Collections have multiplied during the year, capsules, limited editions and temporary shops invaded the markets and sustainability efforts were next to nothing compared to the spread of discount outlets and overstock retailers. Luxury, since the beginning, meant slow pace, attention to the detail, and custom. Rarity was the reason why that justified a high value of the product. Luxury was the story of passionate creators aiming to leave a lasting mark in the history of excellence.
Then came the obsession for higher margins, which meant lower costs, quality of the raw materials and industrial processes. Then came the buy-back of products and their destruction to avoid price decreases at the point of sales. It raised the delocalization in countries where workers were paid little money and asked to work with no or few rights. The absurd mark-ups on products with low value resulted in high prices, just take the recently booming sneakers category as an example.
It seemed that this perfectly oiled cash machine could have grown forever with no hesitation, but the seed of a potential collapse was already planted in a blind economy. As it’s always happened, the economy doesn’t develop in a linear way, but in a cyclic manner.
And, as soon as the coronavirus emergency surfaced, all the weaknesses of the economy emerged. This exceptional time of breakdown is not to be taken with a light heart. Former Bank of Italy governor Mario Draghi recently wrote the coronavirus pandemic is associated to an immense human tragedy, a deep recession won’t be avoided and that governments must do anything they can to avoid the recession to turn into a painful depression.
Luxury is an industry that sells items that are often bought for status or self-pleasure. In a time comparable to a war scenario, it won’t be a priority for many of those customers that were used to stock wardrobes of pricey items, losing their appeal after just one season.

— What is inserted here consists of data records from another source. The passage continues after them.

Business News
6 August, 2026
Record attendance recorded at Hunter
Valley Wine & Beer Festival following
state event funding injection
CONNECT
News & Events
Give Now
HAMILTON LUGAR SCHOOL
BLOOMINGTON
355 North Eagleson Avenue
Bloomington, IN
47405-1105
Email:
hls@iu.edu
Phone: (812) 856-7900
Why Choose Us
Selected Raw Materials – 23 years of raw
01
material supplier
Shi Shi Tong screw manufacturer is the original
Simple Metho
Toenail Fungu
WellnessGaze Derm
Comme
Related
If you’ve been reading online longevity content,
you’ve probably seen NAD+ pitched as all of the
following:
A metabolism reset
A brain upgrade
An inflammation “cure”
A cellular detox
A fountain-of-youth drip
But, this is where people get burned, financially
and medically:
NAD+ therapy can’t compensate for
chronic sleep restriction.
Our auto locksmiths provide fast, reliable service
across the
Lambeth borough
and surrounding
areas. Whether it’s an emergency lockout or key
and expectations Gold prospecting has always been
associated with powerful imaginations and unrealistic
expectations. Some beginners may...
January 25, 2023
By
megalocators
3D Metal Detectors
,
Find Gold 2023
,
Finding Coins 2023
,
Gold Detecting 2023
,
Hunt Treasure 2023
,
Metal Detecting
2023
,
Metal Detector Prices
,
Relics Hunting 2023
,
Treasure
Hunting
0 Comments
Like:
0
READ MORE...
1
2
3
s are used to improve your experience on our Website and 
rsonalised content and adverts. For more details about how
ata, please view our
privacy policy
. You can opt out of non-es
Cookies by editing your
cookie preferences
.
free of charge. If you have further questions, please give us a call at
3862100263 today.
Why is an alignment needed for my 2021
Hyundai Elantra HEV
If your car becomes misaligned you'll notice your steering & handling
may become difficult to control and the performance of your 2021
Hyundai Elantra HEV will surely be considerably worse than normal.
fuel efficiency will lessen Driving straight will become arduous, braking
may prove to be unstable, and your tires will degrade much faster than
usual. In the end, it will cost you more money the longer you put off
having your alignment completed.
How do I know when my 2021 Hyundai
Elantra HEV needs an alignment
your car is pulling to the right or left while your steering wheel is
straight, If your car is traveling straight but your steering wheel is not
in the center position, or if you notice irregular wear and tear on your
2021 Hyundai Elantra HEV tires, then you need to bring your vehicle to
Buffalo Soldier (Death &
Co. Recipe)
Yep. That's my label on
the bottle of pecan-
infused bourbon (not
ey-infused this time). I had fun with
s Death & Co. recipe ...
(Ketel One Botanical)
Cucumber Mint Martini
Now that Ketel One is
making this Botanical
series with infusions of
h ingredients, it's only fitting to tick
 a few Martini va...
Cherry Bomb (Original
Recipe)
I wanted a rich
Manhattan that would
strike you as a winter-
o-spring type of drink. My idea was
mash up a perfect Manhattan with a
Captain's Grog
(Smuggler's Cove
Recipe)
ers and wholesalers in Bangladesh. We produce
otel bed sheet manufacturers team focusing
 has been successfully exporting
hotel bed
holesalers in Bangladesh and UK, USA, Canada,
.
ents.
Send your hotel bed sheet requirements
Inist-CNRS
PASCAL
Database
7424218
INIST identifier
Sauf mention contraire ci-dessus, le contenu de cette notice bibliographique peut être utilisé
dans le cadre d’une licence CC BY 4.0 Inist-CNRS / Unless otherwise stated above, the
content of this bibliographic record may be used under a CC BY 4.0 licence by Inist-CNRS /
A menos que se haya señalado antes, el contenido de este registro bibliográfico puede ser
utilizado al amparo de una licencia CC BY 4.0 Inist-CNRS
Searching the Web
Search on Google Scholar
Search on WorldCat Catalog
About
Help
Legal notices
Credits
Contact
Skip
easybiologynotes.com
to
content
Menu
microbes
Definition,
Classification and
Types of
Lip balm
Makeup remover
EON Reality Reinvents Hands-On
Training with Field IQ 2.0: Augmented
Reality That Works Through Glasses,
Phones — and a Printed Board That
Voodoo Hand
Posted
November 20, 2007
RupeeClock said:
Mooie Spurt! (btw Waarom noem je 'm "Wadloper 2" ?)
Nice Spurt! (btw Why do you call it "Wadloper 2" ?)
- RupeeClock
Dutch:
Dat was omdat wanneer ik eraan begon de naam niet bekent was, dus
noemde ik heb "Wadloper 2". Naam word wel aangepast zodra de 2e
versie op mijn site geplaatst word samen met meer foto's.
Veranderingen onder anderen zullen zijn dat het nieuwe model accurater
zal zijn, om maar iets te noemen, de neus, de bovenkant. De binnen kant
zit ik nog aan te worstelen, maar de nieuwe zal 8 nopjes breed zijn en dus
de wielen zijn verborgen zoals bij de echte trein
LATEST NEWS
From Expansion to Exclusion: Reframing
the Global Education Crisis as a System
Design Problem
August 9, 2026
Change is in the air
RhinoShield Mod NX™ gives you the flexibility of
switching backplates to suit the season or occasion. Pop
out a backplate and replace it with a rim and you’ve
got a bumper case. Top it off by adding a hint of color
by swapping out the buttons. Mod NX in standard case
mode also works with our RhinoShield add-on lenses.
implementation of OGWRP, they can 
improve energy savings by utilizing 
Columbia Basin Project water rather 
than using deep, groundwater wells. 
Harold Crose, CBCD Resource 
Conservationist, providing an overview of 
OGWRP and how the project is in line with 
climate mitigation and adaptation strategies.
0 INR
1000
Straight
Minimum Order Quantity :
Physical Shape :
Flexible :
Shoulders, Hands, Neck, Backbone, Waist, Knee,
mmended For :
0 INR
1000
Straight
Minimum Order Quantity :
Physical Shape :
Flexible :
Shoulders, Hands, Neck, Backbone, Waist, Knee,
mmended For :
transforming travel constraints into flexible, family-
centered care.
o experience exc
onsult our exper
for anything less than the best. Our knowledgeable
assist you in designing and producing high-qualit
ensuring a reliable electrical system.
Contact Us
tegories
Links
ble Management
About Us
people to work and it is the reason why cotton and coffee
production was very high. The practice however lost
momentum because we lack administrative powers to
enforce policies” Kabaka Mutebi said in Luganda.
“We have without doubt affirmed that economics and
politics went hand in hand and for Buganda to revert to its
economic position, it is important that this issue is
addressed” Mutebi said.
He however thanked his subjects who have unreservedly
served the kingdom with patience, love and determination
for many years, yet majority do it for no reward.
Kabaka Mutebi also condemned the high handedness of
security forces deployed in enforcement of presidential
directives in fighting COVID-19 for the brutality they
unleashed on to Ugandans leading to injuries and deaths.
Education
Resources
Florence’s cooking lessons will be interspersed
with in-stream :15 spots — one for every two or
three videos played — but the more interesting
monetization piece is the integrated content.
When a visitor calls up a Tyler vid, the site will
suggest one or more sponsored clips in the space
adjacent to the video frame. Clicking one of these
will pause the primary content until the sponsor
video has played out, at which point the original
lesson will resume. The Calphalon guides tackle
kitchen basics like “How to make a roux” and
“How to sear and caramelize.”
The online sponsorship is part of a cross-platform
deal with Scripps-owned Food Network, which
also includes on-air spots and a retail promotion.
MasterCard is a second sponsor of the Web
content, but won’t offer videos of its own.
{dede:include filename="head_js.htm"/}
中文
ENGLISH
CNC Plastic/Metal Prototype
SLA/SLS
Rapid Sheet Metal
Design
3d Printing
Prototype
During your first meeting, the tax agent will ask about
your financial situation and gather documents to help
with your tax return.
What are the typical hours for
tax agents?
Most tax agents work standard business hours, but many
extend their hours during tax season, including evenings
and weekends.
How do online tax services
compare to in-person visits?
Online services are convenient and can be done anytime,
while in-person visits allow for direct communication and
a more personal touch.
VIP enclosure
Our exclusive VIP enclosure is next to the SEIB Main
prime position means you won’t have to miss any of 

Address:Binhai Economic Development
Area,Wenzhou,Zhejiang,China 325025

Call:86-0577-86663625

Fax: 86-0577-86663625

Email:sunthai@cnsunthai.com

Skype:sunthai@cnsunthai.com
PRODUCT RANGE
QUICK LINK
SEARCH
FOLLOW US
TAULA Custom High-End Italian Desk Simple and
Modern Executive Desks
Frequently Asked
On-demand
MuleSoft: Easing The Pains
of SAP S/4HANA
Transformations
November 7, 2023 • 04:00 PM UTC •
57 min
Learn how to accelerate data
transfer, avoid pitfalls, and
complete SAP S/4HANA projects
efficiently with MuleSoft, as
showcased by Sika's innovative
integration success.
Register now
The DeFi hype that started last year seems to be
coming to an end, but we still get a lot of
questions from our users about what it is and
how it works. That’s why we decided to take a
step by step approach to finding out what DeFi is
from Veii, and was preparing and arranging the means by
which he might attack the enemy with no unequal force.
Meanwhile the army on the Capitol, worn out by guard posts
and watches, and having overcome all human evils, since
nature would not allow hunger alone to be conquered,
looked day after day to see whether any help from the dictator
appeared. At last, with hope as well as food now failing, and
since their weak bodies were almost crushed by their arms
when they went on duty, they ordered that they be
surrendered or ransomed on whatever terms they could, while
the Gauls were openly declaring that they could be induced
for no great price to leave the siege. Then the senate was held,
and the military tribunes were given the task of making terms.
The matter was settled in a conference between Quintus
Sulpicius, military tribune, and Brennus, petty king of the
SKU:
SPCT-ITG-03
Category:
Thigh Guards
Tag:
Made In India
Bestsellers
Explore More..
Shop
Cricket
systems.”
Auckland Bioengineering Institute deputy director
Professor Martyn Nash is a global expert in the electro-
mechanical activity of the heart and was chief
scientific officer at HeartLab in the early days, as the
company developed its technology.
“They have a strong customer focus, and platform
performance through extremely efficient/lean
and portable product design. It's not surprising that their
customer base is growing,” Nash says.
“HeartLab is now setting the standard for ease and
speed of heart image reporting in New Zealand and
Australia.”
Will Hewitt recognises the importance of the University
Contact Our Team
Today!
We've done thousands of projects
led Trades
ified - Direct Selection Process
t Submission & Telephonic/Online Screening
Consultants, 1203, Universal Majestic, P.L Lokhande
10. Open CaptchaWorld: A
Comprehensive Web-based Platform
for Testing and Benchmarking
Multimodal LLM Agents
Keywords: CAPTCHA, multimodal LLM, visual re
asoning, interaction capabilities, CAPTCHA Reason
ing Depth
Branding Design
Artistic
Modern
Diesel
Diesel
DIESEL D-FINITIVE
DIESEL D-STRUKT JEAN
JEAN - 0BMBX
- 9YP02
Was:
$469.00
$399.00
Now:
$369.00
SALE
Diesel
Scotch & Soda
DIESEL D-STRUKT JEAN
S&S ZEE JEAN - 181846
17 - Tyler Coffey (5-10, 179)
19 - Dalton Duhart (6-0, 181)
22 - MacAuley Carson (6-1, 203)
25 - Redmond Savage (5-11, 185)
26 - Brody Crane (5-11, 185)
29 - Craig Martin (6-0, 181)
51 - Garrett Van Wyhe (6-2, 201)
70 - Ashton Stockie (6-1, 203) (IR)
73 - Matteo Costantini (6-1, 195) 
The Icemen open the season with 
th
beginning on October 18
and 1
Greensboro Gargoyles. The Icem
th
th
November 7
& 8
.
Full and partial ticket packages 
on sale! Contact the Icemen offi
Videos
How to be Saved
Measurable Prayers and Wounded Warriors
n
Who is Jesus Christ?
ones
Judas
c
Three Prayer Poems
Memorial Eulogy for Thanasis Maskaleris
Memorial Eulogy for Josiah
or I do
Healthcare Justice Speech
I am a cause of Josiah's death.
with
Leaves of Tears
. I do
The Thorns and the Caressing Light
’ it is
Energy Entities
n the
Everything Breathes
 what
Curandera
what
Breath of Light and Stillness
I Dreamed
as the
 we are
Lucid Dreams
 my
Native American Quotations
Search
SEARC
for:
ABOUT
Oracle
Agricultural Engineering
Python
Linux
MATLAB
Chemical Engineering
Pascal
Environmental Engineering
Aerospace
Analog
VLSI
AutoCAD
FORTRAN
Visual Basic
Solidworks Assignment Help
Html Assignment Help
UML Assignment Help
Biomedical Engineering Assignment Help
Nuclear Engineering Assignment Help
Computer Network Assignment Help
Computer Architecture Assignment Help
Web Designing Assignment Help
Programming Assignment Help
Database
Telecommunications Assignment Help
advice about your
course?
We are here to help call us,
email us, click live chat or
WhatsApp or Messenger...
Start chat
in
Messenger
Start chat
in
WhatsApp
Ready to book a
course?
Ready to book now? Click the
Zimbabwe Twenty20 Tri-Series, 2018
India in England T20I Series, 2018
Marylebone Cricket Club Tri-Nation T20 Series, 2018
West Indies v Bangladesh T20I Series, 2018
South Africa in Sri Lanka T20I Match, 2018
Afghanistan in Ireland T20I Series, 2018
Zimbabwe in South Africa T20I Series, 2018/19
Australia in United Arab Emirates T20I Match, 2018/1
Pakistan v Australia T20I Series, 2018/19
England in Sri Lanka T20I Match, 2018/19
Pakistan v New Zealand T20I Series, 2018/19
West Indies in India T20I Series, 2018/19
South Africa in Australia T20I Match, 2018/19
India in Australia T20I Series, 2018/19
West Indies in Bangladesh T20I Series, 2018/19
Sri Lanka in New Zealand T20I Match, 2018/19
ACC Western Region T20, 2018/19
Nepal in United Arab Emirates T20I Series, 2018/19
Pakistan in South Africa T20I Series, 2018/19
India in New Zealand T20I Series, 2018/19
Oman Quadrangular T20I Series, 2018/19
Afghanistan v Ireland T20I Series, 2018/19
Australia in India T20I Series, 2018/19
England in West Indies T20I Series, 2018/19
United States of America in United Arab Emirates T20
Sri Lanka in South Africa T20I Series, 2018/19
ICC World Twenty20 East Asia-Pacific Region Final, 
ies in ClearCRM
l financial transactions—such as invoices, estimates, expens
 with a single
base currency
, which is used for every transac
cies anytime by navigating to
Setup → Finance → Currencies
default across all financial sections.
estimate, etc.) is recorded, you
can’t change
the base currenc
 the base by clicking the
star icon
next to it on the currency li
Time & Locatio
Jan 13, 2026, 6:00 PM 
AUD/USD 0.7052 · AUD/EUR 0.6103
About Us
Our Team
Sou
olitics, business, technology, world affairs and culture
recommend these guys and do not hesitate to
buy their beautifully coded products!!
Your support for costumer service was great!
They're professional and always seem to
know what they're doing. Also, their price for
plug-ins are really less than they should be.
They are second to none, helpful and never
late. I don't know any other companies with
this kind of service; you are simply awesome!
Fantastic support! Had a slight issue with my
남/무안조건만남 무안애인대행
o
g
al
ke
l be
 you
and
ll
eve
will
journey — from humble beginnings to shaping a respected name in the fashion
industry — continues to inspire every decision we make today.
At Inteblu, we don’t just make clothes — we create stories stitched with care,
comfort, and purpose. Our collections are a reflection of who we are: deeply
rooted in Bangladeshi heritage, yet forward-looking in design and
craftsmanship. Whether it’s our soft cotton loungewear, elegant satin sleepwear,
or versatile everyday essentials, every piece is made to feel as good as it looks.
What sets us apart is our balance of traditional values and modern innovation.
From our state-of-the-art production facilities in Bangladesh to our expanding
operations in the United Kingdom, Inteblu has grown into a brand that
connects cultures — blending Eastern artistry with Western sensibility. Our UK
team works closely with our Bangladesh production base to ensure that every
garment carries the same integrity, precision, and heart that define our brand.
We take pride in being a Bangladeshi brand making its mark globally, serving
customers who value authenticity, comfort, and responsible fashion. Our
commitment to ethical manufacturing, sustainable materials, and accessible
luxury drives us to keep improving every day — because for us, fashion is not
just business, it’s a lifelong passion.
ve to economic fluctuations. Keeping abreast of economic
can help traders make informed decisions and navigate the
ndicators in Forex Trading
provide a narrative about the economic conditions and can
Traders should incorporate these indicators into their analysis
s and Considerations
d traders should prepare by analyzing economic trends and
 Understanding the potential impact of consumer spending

While in the press, luxury CEOs say they believe people will come back and will crave for novelties, Guido Maria Brera (co-founder of Kairos Investment Management and creator of “I Diavoli” media project) recently shared his point of view, calling it “the Chernobyl of globalization.” Nouriel Roubini, the economist who anticipated the recession of 2008, predicted that the worst has yet to come.
With stores shut down and the risk of top executives getting sick due to exposure to at large format fashion shows and buying sessions in showrooms, luxury has never been so vulnerable.